# Exercise objective
Of the records that follow, copy only the lines from the line containing "About Help Me Investigate Health (383, 217)" to the line containing "a post with images (449, 1070)", both included, exactly as written.

-.-.-

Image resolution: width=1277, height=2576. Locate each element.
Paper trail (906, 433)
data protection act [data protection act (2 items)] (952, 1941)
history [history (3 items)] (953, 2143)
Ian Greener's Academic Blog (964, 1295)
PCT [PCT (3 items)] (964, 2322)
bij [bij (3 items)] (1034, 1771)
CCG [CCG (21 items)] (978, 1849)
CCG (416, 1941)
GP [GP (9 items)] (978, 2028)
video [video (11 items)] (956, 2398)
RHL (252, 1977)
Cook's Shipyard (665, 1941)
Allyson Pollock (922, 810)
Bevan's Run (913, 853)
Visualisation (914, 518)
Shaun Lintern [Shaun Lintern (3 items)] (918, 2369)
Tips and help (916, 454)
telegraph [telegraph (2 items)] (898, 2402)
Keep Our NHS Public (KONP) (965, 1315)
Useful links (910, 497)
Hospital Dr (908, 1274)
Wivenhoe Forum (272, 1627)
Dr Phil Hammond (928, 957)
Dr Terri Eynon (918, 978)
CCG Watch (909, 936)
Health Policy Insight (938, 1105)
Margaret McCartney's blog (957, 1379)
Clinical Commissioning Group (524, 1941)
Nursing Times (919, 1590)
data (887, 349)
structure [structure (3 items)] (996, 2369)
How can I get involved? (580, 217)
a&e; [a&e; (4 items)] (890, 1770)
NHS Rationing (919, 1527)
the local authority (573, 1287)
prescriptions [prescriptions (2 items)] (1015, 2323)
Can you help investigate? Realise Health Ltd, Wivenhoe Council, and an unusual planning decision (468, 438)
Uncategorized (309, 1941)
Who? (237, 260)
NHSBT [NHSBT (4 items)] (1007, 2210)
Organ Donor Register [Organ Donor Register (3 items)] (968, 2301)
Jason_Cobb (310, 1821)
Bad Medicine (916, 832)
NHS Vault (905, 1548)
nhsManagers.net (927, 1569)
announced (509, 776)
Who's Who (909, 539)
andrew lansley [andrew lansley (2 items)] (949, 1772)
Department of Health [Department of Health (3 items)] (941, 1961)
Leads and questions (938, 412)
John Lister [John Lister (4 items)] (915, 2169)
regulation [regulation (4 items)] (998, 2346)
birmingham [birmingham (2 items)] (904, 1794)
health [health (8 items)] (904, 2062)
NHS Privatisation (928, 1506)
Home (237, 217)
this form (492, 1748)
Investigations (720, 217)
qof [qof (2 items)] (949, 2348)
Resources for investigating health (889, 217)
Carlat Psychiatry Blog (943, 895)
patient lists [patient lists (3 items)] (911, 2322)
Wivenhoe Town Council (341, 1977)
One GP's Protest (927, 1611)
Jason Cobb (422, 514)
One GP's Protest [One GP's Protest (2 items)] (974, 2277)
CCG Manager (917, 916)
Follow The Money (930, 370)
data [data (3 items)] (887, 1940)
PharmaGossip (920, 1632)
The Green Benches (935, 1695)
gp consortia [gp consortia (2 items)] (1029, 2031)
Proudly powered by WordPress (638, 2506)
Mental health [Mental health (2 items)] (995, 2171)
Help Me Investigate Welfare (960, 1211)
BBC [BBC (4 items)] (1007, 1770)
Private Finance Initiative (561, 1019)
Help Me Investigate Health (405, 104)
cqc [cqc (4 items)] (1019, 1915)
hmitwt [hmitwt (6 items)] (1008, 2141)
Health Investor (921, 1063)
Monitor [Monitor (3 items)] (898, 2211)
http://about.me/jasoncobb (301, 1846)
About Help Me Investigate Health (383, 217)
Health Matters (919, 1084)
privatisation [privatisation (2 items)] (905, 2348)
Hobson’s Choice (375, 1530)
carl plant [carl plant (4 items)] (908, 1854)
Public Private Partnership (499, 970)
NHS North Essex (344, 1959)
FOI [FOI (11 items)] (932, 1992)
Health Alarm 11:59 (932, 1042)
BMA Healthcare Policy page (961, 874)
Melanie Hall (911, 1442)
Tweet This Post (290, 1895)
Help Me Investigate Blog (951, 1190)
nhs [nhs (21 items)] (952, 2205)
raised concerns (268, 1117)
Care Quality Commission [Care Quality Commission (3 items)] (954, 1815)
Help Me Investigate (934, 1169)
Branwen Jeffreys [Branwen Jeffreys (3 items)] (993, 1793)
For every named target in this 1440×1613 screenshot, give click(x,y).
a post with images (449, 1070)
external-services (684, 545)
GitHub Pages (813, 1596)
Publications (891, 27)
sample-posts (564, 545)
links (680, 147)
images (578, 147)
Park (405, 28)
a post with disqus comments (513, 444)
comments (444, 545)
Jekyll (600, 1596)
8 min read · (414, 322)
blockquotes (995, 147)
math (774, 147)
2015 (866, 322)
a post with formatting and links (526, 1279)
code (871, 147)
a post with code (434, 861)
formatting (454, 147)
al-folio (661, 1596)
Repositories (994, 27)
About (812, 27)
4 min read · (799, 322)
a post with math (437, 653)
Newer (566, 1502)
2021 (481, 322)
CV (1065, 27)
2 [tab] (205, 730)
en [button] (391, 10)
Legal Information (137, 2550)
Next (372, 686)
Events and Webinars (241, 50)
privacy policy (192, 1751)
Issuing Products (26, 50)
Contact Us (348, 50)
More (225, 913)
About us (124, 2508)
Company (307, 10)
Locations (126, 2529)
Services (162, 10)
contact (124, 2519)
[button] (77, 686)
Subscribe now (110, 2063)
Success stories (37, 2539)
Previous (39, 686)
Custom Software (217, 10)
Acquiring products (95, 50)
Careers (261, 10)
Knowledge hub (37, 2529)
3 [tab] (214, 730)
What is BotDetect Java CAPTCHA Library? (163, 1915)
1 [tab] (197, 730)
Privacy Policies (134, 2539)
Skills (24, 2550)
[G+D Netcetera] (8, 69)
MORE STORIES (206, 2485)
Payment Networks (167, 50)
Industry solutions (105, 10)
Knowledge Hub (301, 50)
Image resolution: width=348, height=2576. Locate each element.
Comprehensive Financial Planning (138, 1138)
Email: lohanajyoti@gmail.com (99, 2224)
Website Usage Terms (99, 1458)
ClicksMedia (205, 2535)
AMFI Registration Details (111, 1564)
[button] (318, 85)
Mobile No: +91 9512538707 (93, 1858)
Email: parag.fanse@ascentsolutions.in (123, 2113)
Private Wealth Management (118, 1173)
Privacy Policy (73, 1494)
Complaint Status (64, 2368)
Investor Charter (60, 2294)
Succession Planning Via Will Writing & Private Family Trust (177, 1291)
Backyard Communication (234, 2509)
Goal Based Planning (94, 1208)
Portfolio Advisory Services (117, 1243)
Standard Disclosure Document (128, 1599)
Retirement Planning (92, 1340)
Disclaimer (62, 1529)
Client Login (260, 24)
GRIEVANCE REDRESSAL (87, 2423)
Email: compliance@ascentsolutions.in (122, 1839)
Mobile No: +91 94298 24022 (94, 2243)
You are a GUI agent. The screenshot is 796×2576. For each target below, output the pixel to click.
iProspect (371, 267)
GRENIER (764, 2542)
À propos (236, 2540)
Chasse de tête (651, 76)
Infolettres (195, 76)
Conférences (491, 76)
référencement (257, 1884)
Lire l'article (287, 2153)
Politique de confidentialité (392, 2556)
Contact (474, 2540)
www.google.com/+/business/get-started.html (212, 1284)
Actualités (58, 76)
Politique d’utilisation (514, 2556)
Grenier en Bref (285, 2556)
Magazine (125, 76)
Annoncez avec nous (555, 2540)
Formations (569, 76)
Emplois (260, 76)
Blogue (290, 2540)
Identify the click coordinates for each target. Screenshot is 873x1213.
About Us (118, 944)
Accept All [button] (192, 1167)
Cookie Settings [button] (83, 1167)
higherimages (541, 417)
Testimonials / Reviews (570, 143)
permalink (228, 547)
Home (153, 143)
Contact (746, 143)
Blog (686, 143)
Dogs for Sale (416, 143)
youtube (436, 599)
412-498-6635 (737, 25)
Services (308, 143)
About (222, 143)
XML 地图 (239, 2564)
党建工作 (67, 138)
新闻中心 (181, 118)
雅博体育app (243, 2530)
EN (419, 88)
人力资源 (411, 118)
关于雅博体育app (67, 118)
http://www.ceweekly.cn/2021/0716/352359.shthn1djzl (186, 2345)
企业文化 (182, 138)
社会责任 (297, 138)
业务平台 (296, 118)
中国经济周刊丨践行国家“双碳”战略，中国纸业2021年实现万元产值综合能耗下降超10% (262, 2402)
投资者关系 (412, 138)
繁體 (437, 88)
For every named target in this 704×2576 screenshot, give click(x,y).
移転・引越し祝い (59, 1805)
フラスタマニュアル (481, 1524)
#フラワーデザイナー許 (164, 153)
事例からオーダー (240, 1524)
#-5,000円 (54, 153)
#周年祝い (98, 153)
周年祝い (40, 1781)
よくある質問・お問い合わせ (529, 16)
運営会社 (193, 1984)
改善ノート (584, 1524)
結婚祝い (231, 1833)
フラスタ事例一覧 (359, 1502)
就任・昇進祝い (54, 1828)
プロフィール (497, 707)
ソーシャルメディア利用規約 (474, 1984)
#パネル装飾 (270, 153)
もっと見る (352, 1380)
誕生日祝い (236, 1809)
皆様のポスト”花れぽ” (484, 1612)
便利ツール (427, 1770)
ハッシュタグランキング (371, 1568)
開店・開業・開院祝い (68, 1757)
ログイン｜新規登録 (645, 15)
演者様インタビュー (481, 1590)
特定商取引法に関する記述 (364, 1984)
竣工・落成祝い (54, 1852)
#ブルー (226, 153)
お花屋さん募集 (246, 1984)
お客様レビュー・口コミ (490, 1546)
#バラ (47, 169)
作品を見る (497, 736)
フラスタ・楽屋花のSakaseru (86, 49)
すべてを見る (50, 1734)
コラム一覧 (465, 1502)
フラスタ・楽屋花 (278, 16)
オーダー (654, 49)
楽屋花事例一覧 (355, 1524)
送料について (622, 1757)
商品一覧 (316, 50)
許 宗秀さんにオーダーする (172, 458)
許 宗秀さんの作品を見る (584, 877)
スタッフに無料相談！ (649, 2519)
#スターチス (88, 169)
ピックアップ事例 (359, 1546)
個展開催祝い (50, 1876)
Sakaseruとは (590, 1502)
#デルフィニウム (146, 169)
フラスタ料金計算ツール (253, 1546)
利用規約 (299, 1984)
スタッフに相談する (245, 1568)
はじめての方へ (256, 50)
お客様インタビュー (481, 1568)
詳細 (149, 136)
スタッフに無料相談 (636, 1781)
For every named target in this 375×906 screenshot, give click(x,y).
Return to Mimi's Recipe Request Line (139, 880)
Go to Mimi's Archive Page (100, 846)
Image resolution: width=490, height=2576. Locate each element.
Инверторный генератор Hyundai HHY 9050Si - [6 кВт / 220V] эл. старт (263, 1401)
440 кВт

-.-.-

# Response for this exercise
About Help Me Investigate Health (383, 217)
Health Matters (919, 1084)
privatisation [privatisation (2 items)] (905, 2348)
Hobson’s Choice (375, 1530)
carl plant [carl plant (4 items)] (908, 1854)
Public Private Partnership (499, 970)
NHS North Essex (344, 1959)
FOI [FOI (11 items)] (932, 1992)
Health Alarm 11:59 (932, 1042)
BMA Healthcare Policy page (961, 874)
Melanie Hall (911, 1442)
Tweet This Post (290, 1895)
Help Me Investigate Blog (951, 1190)
nhs [nhs (21 items)] (952, 2205)
raised concerns (268, 1117)
Care Quality Commission [Care Quality Commission (3 items)] (954, 1815)
Help Me Investigate (934, 1169)
Branwen Jeffreys [Branwen Jeffreys (3 items)] (993, 1793)
For every named target in this 1440×1613 screenshot, give click(x,y).
a post with images (449, 1070)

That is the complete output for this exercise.